(Data shown begins)
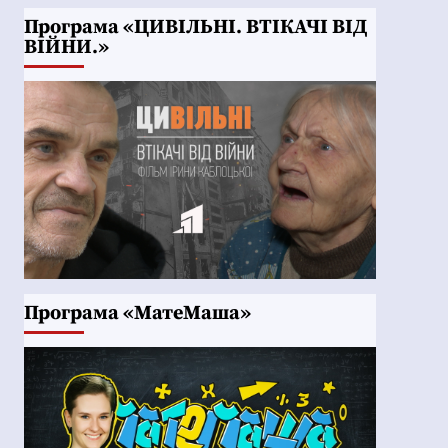
Програма «ЦИВІЛЬНІ. ВТІКАЧІ ВІД
ВІЙНИ.»
Програма «МатеМаша»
(Data shown ends)
Task directions >>
I would like you to report every line in the listing above that contains "Програма".

Exercise output >>
Програма «ЦИВІЛЬНІ. ВТІКАЧІ ВІД
Програма «МатеМаша»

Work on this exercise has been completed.